Page 1 of 1

Email overheat alerts need summary info

Posted: 2015.07.01. 16:50
by mr-b
Hi

When I receive emailed alerts I find the summary info rather basic i.e. it tell me the error (overheat etc.), the machine name and then a percentage.
On opening the email I see a huge amount of General Information with app/computer/system info but nothing to read quickly to see more details about the source of the alert error.
Also I can't actually find out what the percentage number means - even after I search for it in the body of the email.

Is there any way of making this info more easily readable?

Re: Email overheat alerts need summary info

Posted: 2015.07.02. 14:11
by hdsentinel
By default, Hard Disk Sentinel sends a complete hard disk report in e-mail.
This can be configured easily: see Configuration -> Message settings -> Send E-mail option. There you can configure if the e-mail should be
- Detailed HTML report
- Detailed text report
- Brief text report (which sends only the information you may prefer: the quick and short status)

In the detailed report, you can search, for example to word "overheat" to jump to the drive(s) reporting higher temperatures.

Also on this Configuration -> Message settings page, you can adjust which items to be included in the detailed report (if you prefer to use it), for example to disable general information and/or sections about hard disks - to reduce the report size and improve readability.

The % value in the e-mail subject reflects the lowest health % value detected about the hard disks.
This is a quick indicator: for example if your hard disks all have 100% health, then any change, degradation in the health of any hard disk will cause that the e-mail subject will also show the reduced % value.
This way very quickly (even without checking the e-mail body) you will be notified about the degradation of the hard disk health - which may require attention.

Re: Email overheat alerts need summary info

Posted: 2015.07.02. 19:30
by mr-b
Tx for the info.

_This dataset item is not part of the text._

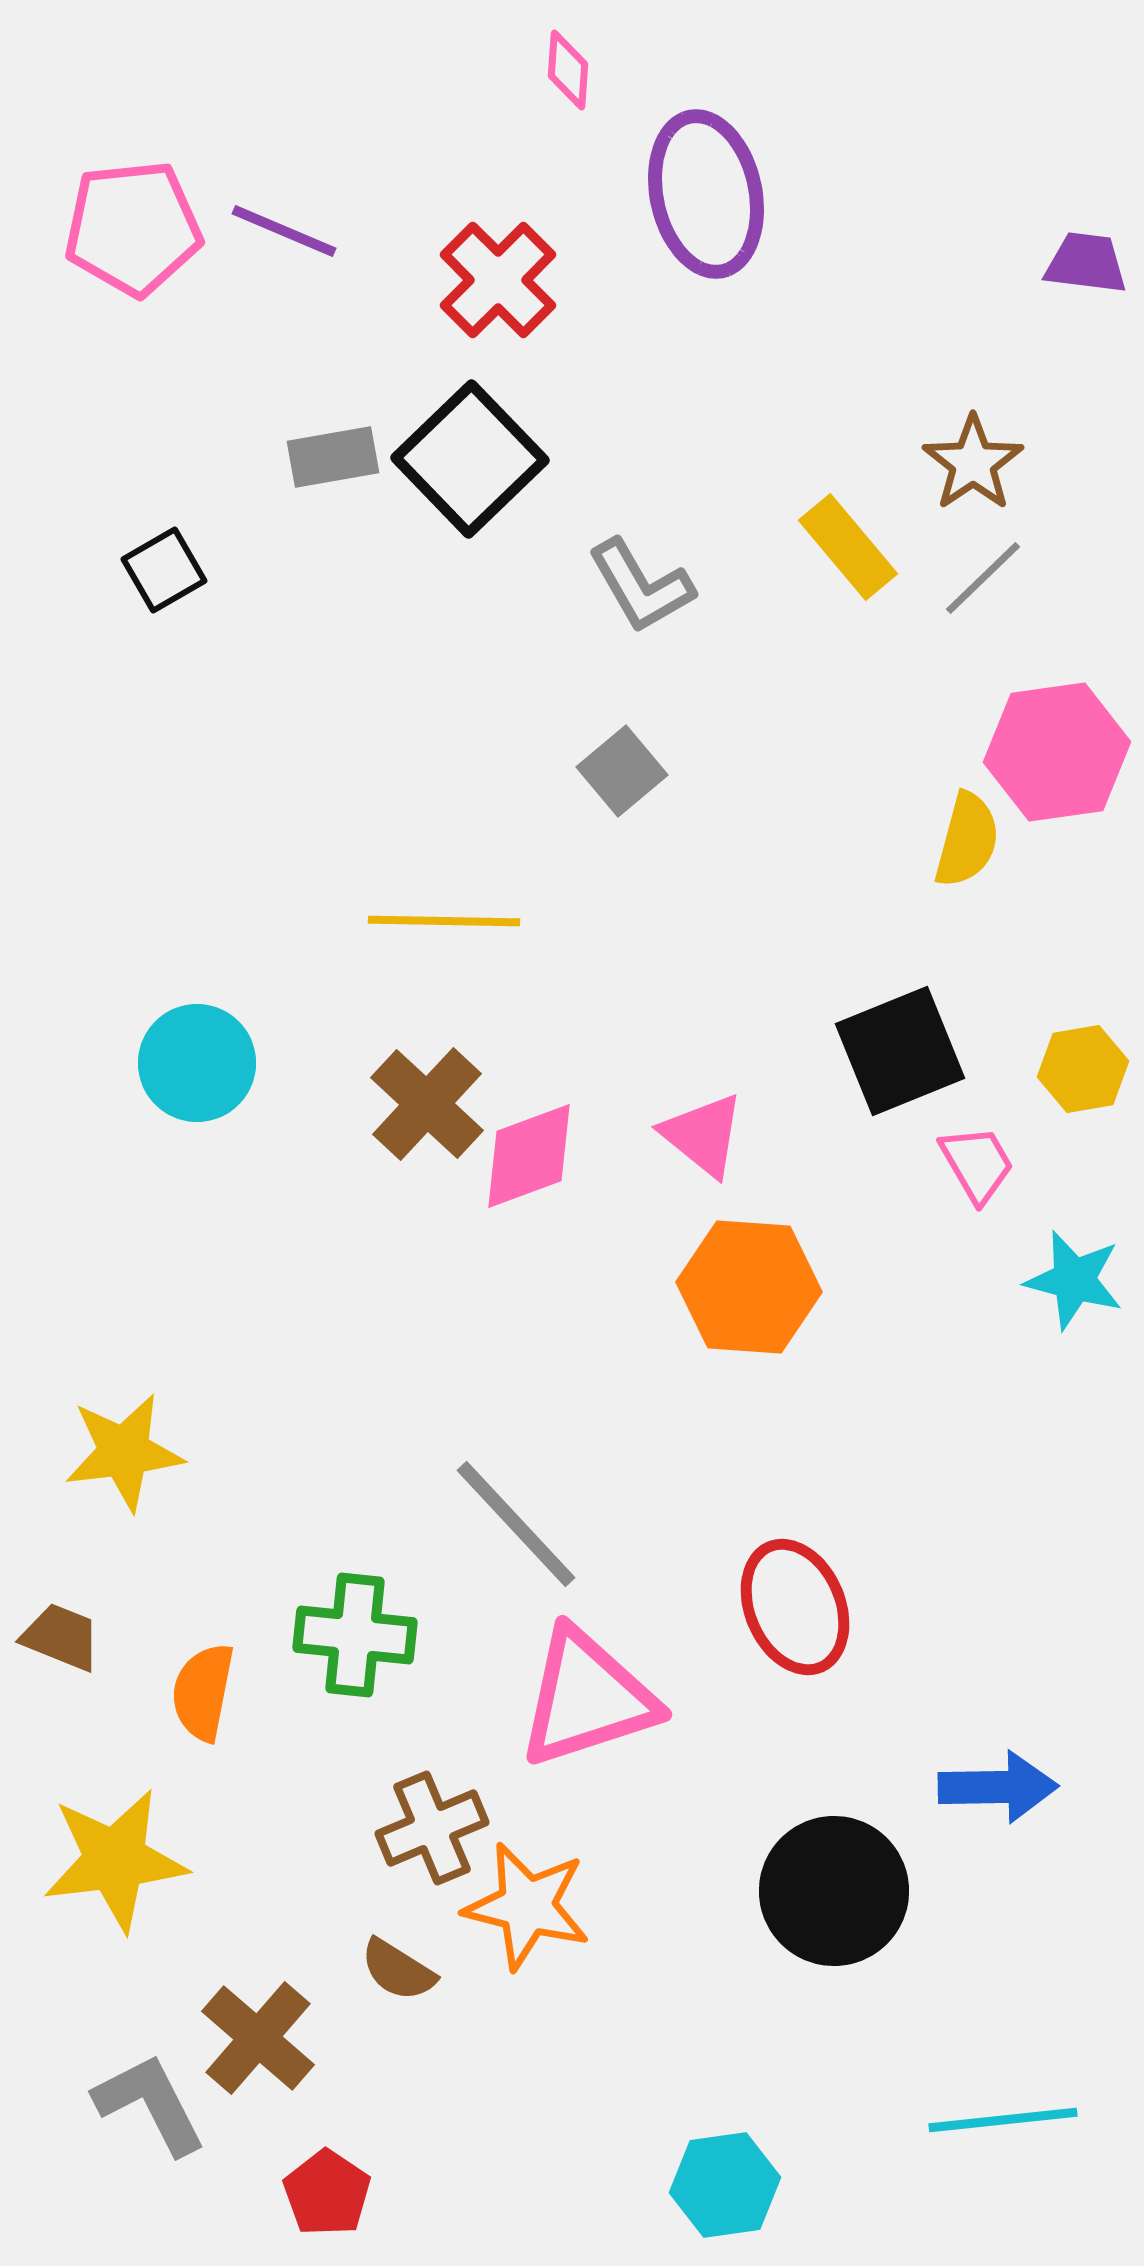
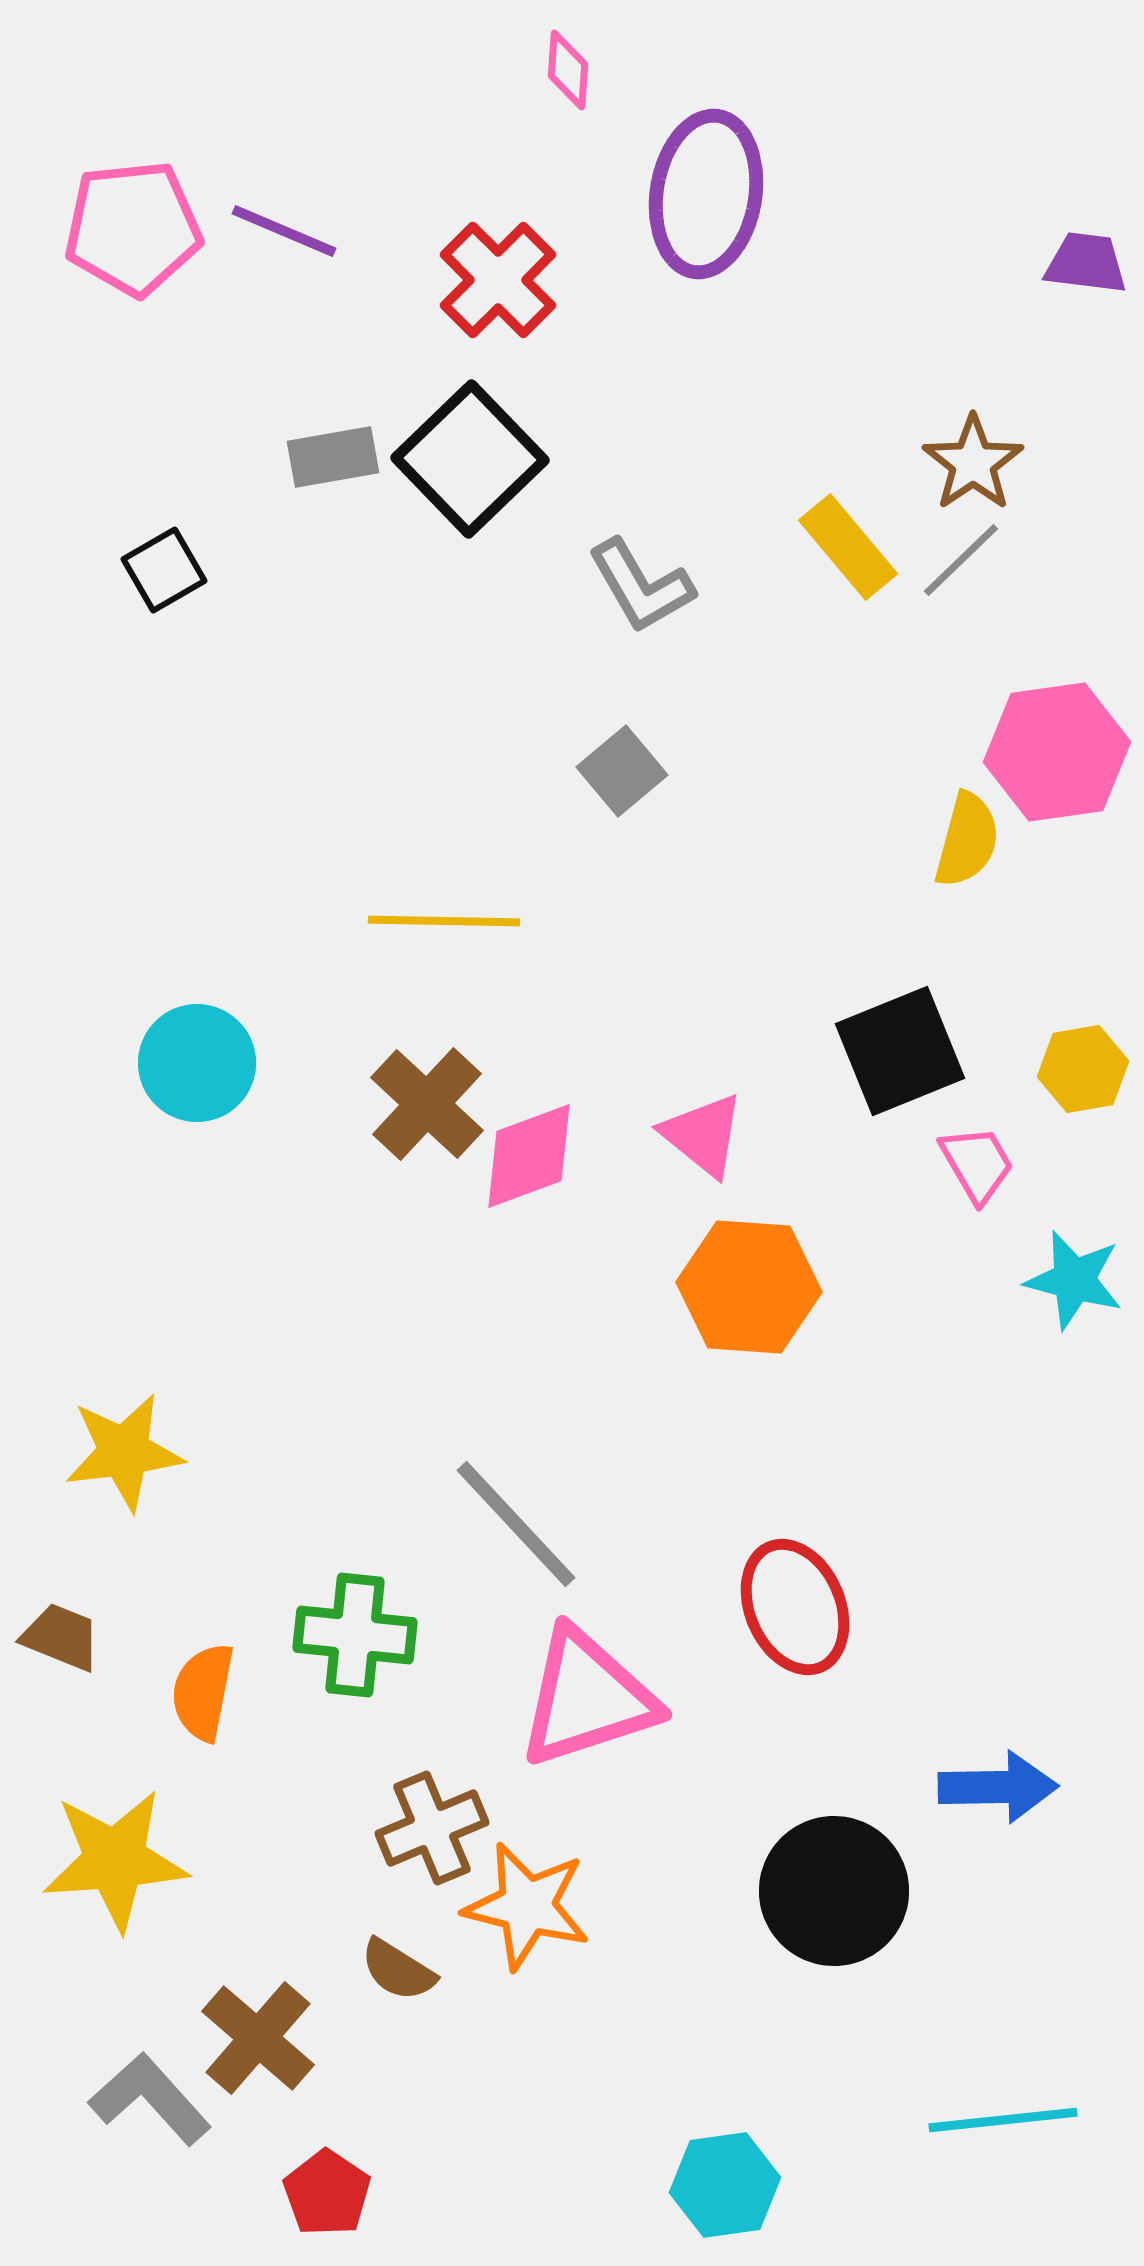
purple ellipse at (706, 194): rotated 21 degrees clockwise
gray line at (983, 578): moved 22 px left, 18 px up
yellow star at (115, 1860): rotated 3 degrees clockwise
gray L-shape at (150, 2104): moved 5 px up; rotated 15 degrees counterclockwise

I will try out the "brief text" option. I had looked through the config setting but my eye missed the Report type as it appeared to be indented together with a bunch of connection type settings which weren't relevant to me.

However I would suggest that the email subject could be clearer by indicating what the percentage actually refers to. Also it'd be handy to have the relevant drive & volume label to be displayed together with the temp, since that is what the warning is primarily about e.g. Overheat (SERVER1) [Disk #2 Vol2 Primary - Temp 43 °C Health 100 %].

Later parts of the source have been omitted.